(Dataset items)
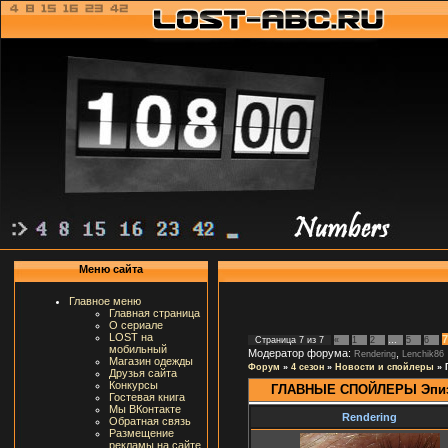
Меню сайта
Главное меню
Главная страница
О сериале
LOST на
7
Страница
7
из
7
«
1
2
…
5
6
мобильный
Модератор форума:
,
Rendering
Lenchik86
Магазин одежды
Форум
»
4 сезон
»
Новости и спойлеры
»
Друзья сайта
Конкурсы
ГЛАВНЫЕ СПОЙЛЕРЫ Эпизо
Гостевая книга
Мы ВКонтакте
Rendering
Обратная связь
Размещение
рекламы на сайте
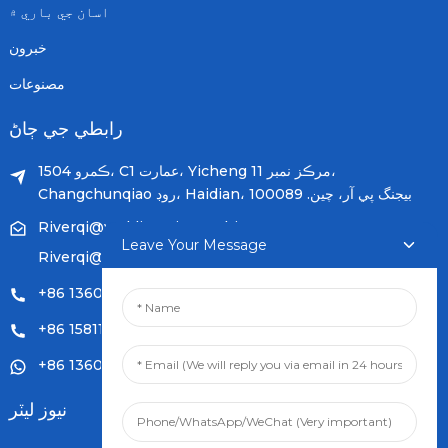
اسان جي باري ۾
خبرون
مصنوعات
رابطي جي ڄاڻ
ڪمرو 1504، C1 عمارت، Yicheng مرڪز نمبر 11،
Changchunqiao روڊ، Haidian، بيجنگ پي آر، چين. 100089
Riverqi@weldingwiremachine.com
Leave Your Message
Riverqi@vip.126.com
+86 13601249252
+86 15811121796
+86 13601249252
نيوز ليٽر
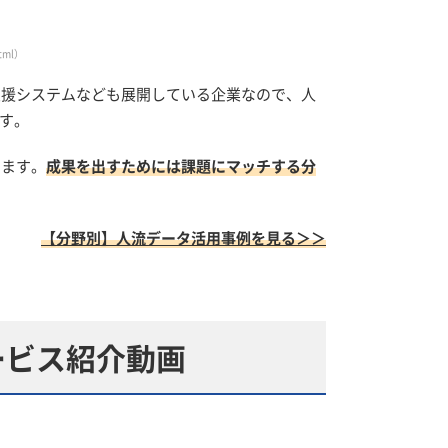
tml）
支援システムなども展開している企業なので、人
す。
ります。
成果を出すためには課題にマッチする分
【分野別】人流データ活用事例を見る＞＞
ービス紹介動画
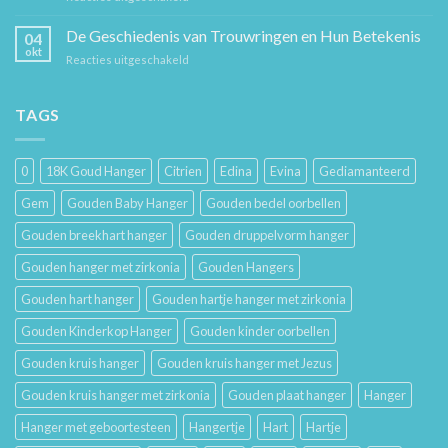
Sieraad
voor
Verzorging:
De Geschiedenis van Trouwringen en Hun Betekenis
Hem
04
Hoe
en
okt
voor
Reacties uitgeschakeld
Je
Haar
De
Gouden
Geschiedenis
Sieraden
van
TAGS
Lang
Trouwringen
Mooi
en
Houdt
Hun
0
18K Goud Hanger
Citrien
Edina
Evina
Gediamanteerd
Betekenis
Gem
Gouden Baby Hanger
Gouden bedel oorbellen
Gouden breekhart hanger
Gouden druppelvorm hanger
Gouden hanger met zirkonia
Gouden Hangers
Gouden hart hanger
Gouden hartje hanger met zirkonia
Gouden Kinderkop Hanger
Gouden kinder oorbellen
Gouden kruis hanger
Gouden kruis hanger met Jezus
Gouden kruis hanger met zirkonia
Gouden plaat hanger
Hanger
Hanger met geboortesteen
Hangertje
Hart
Hartje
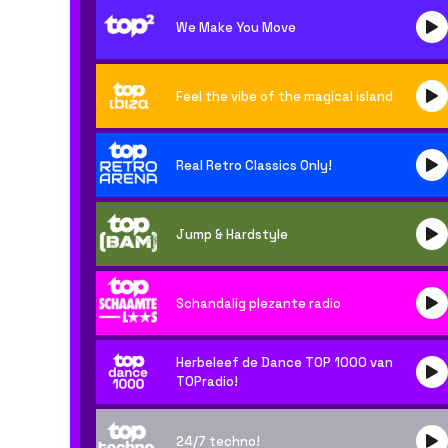
We Make You Move
Feel the vibe of the magical island
Real Retro Classics Only!
Jump & Hardstyle
Schandalig plezante radio
Herbeleef de Dance TOP 1000 van
TOPradio!
24/7 techno!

** WORK REQUIRED **
Only one span is to be repeated: the line with "Feel the vibe of the magical island" through the final line of the entries above, word for word.

** EXERCISE RESULT **
Feel the vibe of the magical island
Real Retro Classics Only!
Jump & Hardstyle
Schandalig plezante radio
Herbeleef de Dance TOP 1000 van
TOPradio!
24/7 techno!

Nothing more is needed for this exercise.